Daily Reflection
of Creighton University's Online Ministries
July 5th, 2011
Nancy Shirley

School of Nursing
Click here for a photo of and information on this writer.

Tuesday in the 14th Week of Ordinary Time
[384] Genesis 32:23-33
Psalm 17:1b, 2-3, 6-7, 8b+15
Matthew 9:32-38

The ideas of seeing the face of God and serving God permeates these readings today.  From Jacob in the Old Testament to Jesus in the NEW, we are called upon to trust in and serve the Lord.

The thought of wrestling with a super power at first seems impossible.  However, when we put that wrestling into our everyday lives, we can perhaps better understand.  How often are we torn with doing what we know is right or doing what is the easy, more conventional choice? I see Jacob’s wrestling as symbolic of our daily struggles – while I don’t pretend that I wrestle with God, I certainly struggle with what He has taught and demands as the right way to live.  In prayers, we ask for such perseverence to be able to survive this bout and move on.  One only has to watch the news for a few minutes to see the struggles we all face – with each other and with the environment.  Our faith is tested by forces and actions we may not understand but we must remain steadfast to make it through the night and see the other side. 
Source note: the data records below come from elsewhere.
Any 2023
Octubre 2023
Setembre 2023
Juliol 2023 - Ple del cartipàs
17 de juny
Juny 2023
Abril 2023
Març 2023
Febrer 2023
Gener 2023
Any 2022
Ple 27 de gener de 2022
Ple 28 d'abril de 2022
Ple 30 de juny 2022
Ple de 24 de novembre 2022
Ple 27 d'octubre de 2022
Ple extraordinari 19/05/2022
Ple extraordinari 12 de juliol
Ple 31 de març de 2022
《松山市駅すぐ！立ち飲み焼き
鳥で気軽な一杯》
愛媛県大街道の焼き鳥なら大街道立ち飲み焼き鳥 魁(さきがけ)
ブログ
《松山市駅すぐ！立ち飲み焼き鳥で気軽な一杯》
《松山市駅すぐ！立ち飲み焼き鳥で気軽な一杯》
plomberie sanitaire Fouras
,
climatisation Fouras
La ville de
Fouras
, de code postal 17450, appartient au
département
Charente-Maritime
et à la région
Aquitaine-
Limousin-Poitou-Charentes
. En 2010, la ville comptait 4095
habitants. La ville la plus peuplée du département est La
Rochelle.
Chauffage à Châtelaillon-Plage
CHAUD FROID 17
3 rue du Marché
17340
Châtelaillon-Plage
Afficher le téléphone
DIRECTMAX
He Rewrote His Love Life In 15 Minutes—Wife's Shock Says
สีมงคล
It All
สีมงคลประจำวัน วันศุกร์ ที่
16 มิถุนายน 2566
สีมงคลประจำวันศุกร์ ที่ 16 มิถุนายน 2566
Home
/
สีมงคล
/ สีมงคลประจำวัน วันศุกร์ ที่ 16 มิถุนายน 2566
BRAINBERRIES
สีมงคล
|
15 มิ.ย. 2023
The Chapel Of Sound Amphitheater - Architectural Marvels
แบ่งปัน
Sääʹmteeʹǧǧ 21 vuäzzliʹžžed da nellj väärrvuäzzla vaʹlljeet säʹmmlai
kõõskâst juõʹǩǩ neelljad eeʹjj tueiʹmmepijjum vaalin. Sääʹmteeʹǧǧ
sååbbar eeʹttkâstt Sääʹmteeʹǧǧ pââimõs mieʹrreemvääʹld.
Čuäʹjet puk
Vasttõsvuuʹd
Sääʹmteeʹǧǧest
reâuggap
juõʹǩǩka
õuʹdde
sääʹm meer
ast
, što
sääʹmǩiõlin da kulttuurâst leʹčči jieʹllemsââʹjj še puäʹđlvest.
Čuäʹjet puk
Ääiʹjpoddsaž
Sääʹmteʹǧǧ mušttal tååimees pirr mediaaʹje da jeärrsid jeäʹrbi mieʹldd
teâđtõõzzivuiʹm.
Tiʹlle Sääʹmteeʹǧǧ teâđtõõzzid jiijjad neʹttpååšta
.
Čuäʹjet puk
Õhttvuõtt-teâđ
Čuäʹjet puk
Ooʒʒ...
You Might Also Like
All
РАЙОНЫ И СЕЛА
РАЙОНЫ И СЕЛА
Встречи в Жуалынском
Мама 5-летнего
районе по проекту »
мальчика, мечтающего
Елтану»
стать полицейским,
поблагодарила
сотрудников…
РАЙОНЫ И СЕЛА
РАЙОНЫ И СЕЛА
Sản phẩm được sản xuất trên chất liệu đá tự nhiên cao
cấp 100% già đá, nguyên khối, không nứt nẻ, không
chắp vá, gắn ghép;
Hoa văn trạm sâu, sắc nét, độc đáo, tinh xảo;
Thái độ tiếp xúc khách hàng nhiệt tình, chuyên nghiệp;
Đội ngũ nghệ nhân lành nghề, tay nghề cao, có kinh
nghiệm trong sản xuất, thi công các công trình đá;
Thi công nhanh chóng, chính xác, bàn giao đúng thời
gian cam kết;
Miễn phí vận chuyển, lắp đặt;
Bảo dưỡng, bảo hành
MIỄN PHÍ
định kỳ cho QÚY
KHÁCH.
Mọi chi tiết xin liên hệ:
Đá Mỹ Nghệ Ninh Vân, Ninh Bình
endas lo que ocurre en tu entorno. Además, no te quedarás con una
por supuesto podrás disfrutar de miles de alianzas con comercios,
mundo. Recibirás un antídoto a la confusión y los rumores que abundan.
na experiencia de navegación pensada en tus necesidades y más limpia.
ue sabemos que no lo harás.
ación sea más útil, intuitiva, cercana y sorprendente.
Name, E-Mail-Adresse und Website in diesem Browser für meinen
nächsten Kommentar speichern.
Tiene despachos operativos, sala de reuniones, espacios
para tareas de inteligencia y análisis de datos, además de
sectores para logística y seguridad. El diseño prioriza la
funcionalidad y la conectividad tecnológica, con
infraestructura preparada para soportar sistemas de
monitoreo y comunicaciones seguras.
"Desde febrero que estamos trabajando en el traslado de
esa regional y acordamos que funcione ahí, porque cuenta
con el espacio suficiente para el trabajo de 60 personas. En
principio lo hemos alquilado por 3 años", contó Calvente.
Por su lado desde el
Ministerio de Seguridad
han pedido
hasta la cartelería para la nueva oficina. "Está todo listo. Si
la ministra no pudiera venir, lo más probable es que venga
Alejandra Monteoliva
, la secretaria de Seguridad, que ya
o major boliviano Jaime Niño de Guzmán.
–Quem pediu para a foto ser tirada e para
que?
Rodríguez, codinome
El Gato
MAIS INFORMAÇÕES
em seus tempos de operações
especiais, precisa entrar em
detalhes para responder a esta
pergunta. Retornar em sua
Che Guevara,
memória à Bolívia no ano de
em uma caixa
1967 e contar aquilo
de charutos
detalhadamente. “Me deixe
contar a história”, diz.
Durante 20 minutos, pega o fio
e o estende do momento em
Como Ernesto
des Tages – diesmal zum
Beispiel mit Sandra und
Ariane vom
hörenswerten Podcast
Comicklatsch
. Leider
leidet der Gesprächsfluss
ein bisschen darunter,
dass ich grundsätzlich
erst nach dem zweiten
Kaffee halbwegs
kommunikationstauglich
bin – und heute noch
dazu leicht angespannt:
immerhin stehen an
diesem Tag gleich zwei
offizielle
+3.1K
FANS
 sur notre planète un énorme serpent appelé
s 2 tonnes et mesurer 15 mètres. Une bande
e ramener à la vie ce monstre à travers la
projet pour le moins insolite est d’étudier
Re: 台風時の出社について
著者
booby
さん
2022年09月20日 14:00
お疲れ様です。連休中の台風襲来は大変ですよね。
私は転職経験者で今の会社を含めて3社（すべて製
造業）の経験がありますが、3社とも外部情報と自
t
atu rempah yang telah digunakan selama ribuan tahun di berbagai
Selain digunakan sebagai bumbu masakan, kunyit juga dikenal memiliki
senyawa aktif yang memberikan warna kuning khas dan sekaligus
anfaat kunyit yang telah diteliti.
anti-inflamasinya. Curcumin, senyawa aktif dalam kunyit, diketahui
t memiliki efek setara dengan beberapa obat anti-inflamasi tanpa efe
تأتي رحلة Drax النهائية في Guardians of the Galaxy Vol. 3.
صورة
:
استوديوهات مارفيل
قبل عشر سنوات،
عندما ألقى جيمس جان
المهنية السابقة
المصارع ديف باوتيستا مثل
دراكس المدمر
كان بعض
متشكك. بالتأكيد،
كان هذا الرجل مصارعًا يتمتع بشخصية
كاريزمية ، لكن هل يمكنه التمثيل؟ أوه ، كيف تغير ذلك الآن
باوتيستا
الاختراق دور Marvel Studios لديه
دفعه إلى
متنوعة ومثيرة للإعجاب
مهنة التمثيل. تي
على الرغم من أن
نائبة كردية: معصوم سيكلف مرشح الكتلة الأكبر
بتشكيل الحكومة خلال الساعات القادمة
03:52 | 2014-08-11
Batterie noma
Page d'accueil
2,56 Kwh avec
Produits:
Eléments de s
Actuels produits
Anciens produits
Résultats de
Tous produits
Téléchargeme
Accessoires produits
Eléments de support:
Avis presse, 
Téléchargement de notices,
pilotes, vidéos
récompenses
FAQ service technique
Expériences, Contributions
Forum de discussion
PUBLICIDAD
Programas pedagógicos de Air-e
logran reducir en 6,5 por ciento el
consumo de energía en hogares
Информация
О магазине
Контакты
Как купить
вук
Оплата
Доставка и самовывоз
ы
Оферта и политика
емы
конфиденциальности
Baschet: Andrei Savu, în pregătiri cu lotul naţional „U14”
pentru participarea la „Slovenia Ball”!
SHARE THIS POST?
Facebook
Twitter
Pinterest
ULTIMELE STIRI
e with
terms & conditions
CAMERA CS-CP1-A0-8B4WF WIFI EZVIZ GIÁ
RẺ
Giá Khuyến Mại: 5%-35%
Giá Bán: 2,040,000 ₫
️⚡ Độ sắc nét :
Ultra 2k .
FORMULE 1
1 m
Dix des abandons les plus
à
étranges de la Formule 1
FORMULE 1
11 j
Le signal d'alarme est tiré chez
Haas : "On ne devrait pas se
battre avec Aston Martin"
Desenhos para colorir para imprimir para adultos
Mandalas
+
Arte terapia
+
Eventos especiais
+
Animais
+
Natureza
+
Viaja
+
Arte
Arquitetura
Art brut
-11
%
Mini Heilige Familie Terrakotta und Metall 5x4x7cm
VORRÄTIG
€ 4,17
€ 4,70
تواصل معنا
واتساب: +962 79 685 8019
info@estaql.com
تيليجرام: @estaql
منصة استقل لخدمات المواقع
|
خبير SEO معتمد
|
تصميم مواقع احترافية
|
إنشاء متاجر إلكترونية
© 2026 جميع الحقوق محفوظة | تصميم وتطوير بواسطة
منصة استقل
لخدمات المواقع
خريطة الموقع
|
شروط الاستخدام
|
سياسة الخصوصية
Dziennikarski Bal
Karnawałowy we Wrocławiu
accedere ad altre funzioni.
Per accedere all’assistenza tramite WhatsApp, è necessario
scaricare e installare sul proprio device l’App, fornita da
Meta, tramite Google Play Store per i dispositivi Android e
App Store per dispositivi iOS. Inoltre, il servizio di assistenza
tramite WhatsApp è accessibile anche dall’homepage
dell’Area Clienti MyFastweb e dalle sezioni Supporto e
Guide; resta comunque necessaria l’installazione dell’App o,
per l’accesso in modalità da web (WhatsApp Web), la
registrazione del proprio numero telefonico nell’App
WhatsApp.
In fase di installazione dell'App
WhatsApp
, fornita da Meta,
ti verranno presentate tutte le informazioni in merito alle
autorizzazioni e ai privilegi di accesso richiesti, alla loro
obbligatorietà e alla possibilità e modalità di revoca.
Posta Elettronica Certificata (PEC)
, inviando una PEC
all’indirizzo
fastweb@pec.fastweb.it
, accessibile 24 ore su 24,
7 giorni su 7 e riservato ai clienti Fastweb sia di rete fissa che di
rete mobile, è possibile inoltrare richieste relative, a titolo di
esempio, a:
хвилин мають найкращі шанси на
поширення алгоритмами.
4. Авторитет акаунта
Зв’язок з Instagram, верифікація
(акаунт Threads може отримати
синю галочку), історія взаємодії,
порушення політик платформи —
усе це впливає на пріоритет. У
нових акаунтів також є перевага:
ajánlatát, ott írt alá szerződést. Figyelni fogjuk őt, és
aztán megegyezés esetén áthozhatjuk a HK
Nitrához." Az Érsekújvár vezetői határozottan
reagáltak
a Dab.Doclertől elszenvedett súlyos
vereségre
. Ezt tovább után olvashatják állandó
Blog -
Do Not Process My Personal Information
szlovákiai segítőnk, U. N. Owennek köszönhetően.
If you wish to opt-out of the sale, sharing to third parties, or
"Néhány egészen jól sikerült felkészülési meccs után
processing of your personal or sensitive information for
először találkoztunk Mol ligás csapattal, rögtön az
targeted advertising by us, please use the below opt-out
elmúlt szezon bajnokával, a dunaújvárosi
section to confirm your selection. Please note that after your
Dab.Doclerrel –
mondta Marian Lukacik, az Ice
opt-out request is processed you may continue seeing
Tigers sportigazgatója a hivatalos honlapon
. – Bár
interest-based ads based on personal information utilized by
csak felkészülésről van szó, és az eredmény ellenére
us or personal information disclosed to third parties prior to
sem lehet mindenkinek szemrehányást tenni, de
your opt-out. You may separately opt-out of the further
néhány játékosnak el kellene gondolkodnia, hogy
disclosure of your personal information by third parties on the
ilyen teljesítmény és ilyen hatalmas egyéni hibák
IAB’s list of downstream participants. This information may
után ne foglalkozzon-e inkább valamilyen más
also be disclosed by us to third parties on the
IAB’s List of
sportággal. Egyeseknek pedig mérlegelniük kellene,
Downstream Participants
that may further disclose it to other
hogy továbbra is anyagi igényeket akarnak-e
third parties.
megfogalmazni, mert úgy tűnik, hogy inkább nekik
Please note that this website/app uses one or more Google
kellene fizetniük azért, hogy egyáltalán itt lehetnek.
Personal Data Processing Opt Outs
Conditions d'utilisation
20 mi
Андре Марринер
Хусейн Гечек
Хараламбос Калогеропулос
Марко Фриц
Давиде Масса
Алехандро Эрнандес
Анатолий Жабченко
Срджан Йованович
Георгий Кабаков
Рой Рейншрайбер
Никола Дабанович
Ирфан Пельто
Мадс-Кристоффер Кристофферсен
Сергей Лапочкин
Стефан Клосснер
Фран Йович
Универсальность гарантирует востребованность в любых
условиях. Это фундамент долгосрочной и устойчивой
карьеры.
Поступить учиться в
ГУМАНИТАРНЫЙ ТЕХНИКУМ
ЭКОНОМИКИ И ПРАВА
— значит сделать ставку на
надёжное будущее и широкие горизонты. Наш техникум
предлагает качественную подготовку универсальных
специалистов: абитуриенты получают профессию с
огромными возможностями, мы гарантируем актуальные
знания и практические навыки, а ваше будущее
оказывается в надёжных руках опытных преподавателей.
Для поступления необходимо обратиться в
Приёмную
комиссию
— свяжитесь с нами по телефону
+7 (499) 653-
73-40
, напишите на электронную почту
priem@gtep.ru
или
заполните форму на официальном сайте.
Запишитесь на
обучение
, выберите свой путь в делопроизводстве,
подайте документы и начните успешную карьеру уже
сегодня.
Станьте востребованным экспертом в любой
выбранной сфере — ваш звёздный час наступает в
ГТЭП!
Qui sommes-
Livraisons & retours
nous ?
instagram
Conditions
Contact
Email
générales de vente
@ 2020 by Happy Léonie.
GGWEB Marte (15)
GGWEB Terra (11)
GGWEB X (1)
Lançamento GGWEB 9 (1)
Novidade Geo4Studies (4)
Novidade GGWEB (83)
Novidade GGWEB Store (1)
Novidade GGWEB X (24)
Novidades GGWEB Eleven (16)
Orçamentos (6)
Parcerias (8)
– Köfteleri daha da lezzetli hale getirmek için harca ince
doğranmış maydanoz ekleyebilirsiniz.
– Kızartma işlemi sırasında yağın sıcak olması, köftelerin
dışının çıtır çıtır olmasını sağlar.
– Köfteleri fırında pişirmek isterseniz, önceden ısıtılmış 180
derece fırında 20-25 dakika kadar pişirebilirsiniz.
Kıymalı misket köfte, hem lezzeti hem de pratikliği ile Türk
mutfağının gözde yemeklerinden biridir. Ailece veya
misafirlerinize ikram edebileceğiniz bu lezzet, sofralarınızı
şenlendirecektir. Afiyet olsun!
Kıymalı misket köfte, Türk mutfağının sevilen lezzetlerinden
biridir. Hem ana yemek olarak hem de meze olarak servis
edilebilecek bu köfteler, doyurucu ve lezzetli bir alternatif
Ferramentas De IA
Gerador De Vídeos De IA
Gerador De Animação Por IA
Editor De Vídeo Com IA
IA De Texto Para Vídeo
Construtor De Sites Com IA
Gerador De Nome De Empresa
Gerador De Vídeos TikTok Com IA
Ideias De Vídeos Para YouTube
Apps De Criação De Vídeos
The image of seeing the face of God was a powerful one for me.  I thought about how many times we are blessed to see the face of God and I wondered how many times it is there in  front of us but we don’t see!  There is a beautiful line from the last song in the musical Les Miserables: “ . . . to love another person is to see the face of God.”  It is clearly through our faith, our love for one another and for God that we are able to survive these earthly struggles.  I can’t imagine what so many are  facing this summer with the floods in the Midwest.  Losing homes, land, livelihoods – yet I do believe they are not alone – the hand of God is there to hold them up, to support them as we are called to be there as good neighbors and help as we can.

These notions tie in nicely with the Responsorial Psalm and the belief that as we are just, we shall see the face of God.  How do we practice justice in our daily lives?  The concept of justice is not just for a few who may have vocations in which they must make just decisions, rather it is the very nature of our day-to-day lives. This psalm is such a beautiful representation of faith and trust.  I need to be reminded of that from time to time.  It provides me much comfort to know that no matter what, I do not walk these struggles alone. The psalm is an admission of the trials that we must live through knowing that we will prevail if we keep our faith.  In this day and age, it is easy to think that if we do not win on our terms, we have lost.  However, I have to believe that these victories will soon past – our prevailing is much greater than a victory here on earth.  We are called beyond these earthly pursuits to a greater victory when we see the face of God.  Gratefully, I am reminded that we were never promised an easy or smooth journey – rather one where we would never be alone through the turmoil and challenges.  That promise is never broken!

Our gospel brings one other challenge to us – to be the laborers in this abundant harvest.  As we have heard in readings since Easter, the apostles are only the beginning in the growing church.  It rests upon all of us to continue to spread the word through our living example.  I will close with the some words from St. Francis of Assisi.  His statue stands amid my beautiful flowers where I am reminded daily of the face of God.  St Francis had so many wise words – two phrases to consider today:
“It is no use walking anywhere to preach unless our walking is our preaching.”

 “Preach the Gospel at all times and when necessary use words.”